RINTELENS ZWIELICHTIGE POLITISCHE ROLLE

Rintelen bekam im Lauf der zwanziger Jahre immer mehr Kontakte zu rechtsgerichteten Kreisen, so etwa zur steirischen Heimwehr unter Walter Pfrimer, zu Ungarn und auch zu Mussolini. In der Steiermark wurde er immer mehr zu dominierenden politischen Figur, wobei auch Kritiker – wie Karl Maria Stepan (Nc) – ihm nichts anhaben konnten. Sein selbstherrliches Auftreten trug ihm den Spitznamen „König Anton“ ein.

Rintelen fühlte sich zweifellos zu Höherem berufen, was zum einen sein zweimaliger Eintritt in die Bundesregierung beweist. Zum anderen gab es im Zusammenhang mit dem Pfrimer-Putsch (Herbst 1931) Gerüchte, er wolle Bundeskanzler werden. Dollfuß entledigte sich eines Konkurrenten, indem er den aus seiner Sicht unzuverlässigen Rintelen im Oktober 1933 als österreichischen Gesandten nach Rom schickte bzw. abschob, was er dann bis Ende Juli 1934 blieb. Das förderte seine Abneigung bzw. seinen Haß auf Dollfuß, was die Kontakte zwischen ihm und Nationalsozialisten derart beförderte, daß er von den Nazi-Putschisten im Juli 1934 zum Bundeskanzler vorgesehen wäre. Rintelen traf sich mit einem von diesen am Abend vor dem 25. Juli im Hotel Imperial, wo er zum Putsch animierte.

Nach dem Scheitern des Putsches verübte Rintelen einen Selbstmordversuch, den er aber überlebte. Er wurde verhaftet und in der Folge wegen Hochverrats angeklagt. Ihm drohte eine Todesstrafe, jedoch intervenierte der damalige Justizminister Egon Berger-Waldenegg, der den steirischen Heimwehrkreisen angehörte, beim zuständigen Staatsanwalt, daß er im Prozeß so agieren solle, daß eine lebenslängliche Haft herauskommt. Dieses Urteil wurde dann am 14. März 1935 gegen Rintelen ausgesprochen, was zur Folge sein Ausscheiden aus dem Bundesdienst bedeutete. Seine Ur-Ehrenmitgliedsverbindung Traungau schloß ihn daraufhin am 23. März 1935 aus. Die anderen Ehrenmitgliedverbindungen folgten. Beachtenswert war, daß er von der Carolina kein Ehrenband erhielt, wobei die Gründe hiefür (Zufall oder bewußtes Verhalten) nicht bekannt sind. Zweifelsohne stand die erste Ehrenmitgliedschaftsverleihung durch den Traungau im Zusammenhang mit Jakob Ahrer (ehemals Trn) (siehe unten).

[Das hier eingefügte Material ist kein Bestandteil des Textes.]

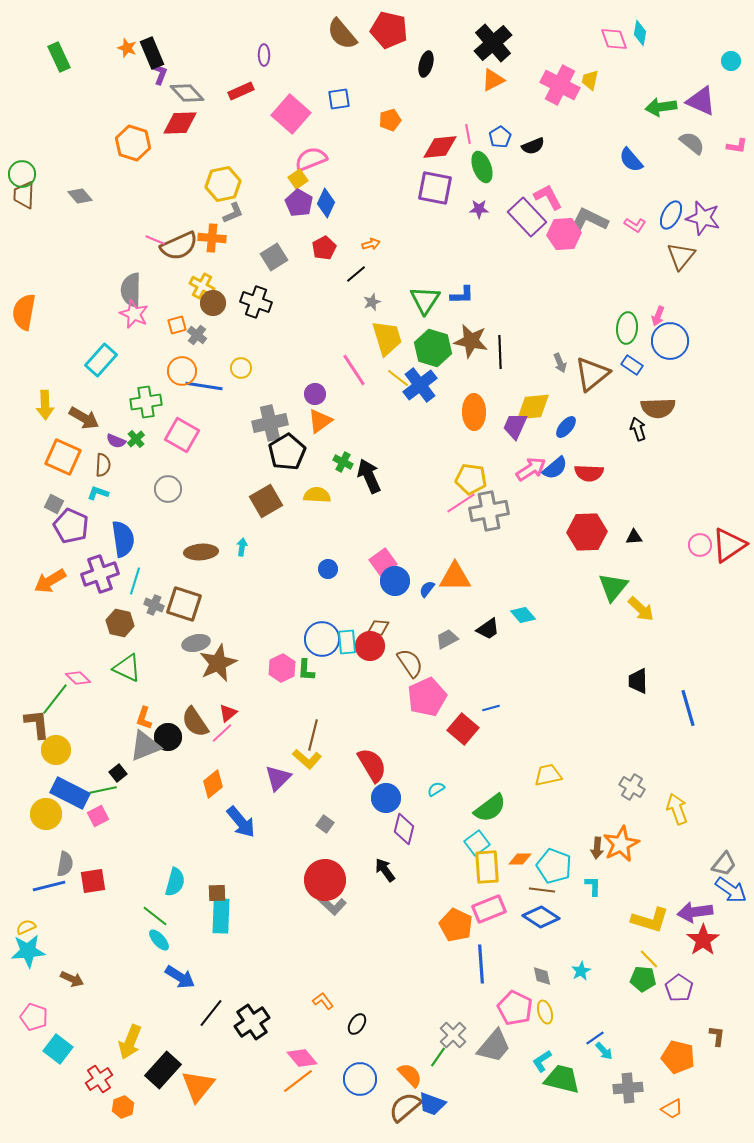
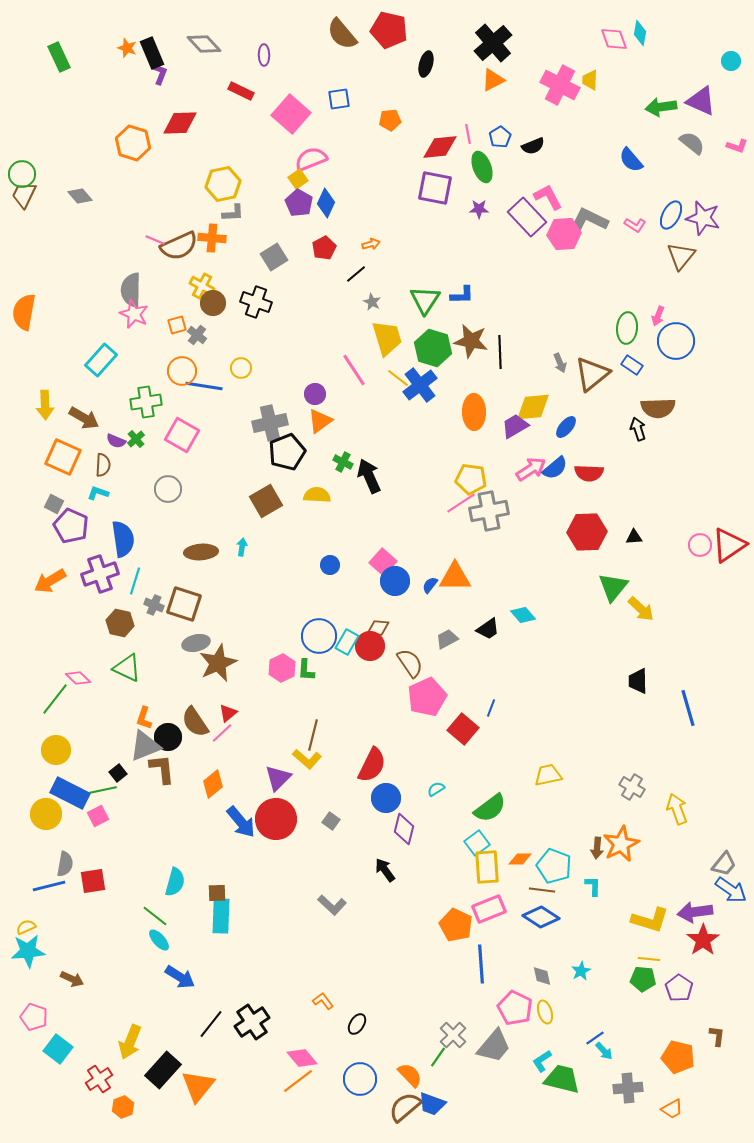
yellow trapezoid at (590, 80): rotated 10 degrees counterclockwise
red rectangle at (241, 91): rotated 50 degrees clockwise
gray diamond at (187, 93): moved 17 px right, 49 px up
orange pentagon at (390, 120): rotated 10 degrees clockwise
pink L-shape at (737, 146): rotated 10 degrees clockwise
brown trapezoid at (24, 195): rotated 24 degrees clockwise
gray L-shape at (233, 213): rotated 20 degrees clockwise
gray star at (372, 302): rotated 24 degrees counterclockwise
blue circle at (670, 341): moved 6 px right
purple trapezoid at (515, 426): rotated 36 degrees clockwise
black pentagon at (287, 452): rotated 9 degrees clockwise
pink square at (383, 562): rotated 12 degrees counterclockwise
blue circle at (328, 569): moved 2 px right, 4 px up
blue semicircle at (427, 589): moved 3 px right, 4 px up
blue circle at (322, 639): moved 3 px left, 3 px up
cyan rectangle at (347, 642): rotated 35 degrees clockwise
blue line at (491, 708): rotated 54 degrees counterclockwise
brown L-shape at (37, 724): moved 125 px right, 45 px down
red semicircle at (372, 765): rotated 57 degrees clockwise
gray square at (325, 824): moved 6 px right, 3 px up
red circle at (325, 880): moved 49 px left, 61 px up
yellow line at (649, 959): rotated 40 degrees counterclockwise
black line at (211, 1013): moved 11 px down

Im Zuge des Berchtesgadener Abkommens vom Februar 1938 wurde Rintelen kurz vor dem Anschluß amnestiert. Am 4. April traf er im Grazer Parkhotel mit Adolf Hitler zusammen. Für die Reichstagswahlen im April 1938 wurde er zwar nominiert, erhielt aber kein Mandat (so nach Agstner; andere Biographien berichten von einer Mitgliedschaft im Reichstag, was aber nicht korrekt sein dürfte). Danach lebte er zurückgezogen in Graz, wo er seine Memoiren schrieb. Nach dem Krieg war ein Prozeß gegen ihn (vor dem sog. „Volksgerichtshof“) geplant, doch bevor es dazu kam, verstarb er.

Rintelen wird als unruhiger und zu einem perfekten Intrigenspiel neigender Charakter beschrieben. Der Staatsanwalt bei dem Prozeß verwendete in Bezug auf seine Person das Eigenschaftswort „dämonisch“. Es wundert daher nicht, daß er im Mai 1921 in St. Lorenzen (Mürztal) von sozialdemokratischen Arbeitern tätlich angegriffen wurde. Sein alter ego in der Landesregierung war anfänglich der für Finanzen zuständige Landeshauptmannstellvertreter Jakob Ahrer (ehemals Trn), der dann von 1924 bis 1926 unter Bundeskanzler Ramek Finanzminister war, jedoch wegen eines Finanzskandals sein Amt zurücklegen und außer Landes gehen mußte.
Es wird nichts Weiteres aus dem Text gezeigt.